I read the news for about an hour this morning, taking in everything I could read on the status of negotiations regarding the fiscal cliff. My up front disclaimer is that I’m chiefly concerned with theology and ethics, not government, but I really enjoy reading about policy. Nevertheless, as a Christian and a pastor my chief concern is that we live out our faith in Jesus Christ, and bear witness to the leaders of the nation in which we live – especially regarding God’s special concern for the poor and vulnerable . I have just a few disorganized thoughts on the fiscal cliff:

  • Obama’s offer was this: $1.6 trillion in tax increases from wealthy Americans. $400 billion in spending cuts to go along with the $1 trillion dollars in spending cuts that Obama has already signed into law.
  • Republicans are not happy. I think the best explanation I’ve read of the reason why they are so upset comes from Ezra Klein. He says that Obama learned a thing or two from his first term and this time the president is refusing to negotiate with himself. R’s are upset less at his actual proposal and more that the president didn’t absolutely botch this like he did nearly every early agenda item in his first term.
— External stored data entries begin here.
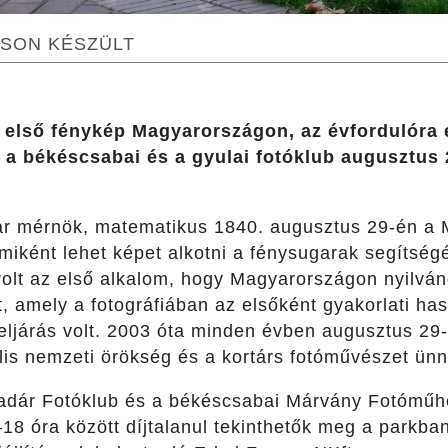
TÁSON KÉSZÜLT
z első fénykép Magyarországon, az évfordulóra
k a békéscsabai és a gyulai fotóklub augusztus
 mérnök, matematikus 1840. augusztus 29-én a 
miként lehet képet alkotni a fénysugarak segítség
olt az első alkalom, hogy Magyarországon nyilvá
t, amely a fotográfiában az elsőként gyakorlati ha
 eljárás volt. 2003 óta minden évben augusztus 29
ális nemzeti örökség és a kortárs fotóművészet ün
ladár Fotóklub és a békéscsabai Márvány Fotóműhe
–18 óra között díjtalanul tekinthetők meg a parkban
  • Obama, meanwhile, is doing exactly what he ought to do: take his case to the people. It’s a winning issue for him, and a loser for congressional/senate R’s. An ABCNews poll says 66% of the country favors tax hikes on those who make more than $250,000 a year.
  • I’ve seen an alarming lack of acknowledgement from both sides that defense spending is out of control. Just a very modest cutback in defense budgets – helped by the ending of 2 wars – would do more to stave off growing deficits than any cutting in social programs.
  • It’s important to remember as we call them entitlements, that by and large those who are receiving benefits such as unemployment, social security, Medicare, Medicaid, and in many cases welfare have paid into those programs, sometimes for their entire adult life. We often erroneously call them “handouts,” but these are programs people have already paid into. My parents, now retired and living mostly on social security and the Kansas Public Employee Retirement System, paid into those two systems for 4.5 decades. It’s not a handout when they worked for that benefit and paid into it faithfully for years.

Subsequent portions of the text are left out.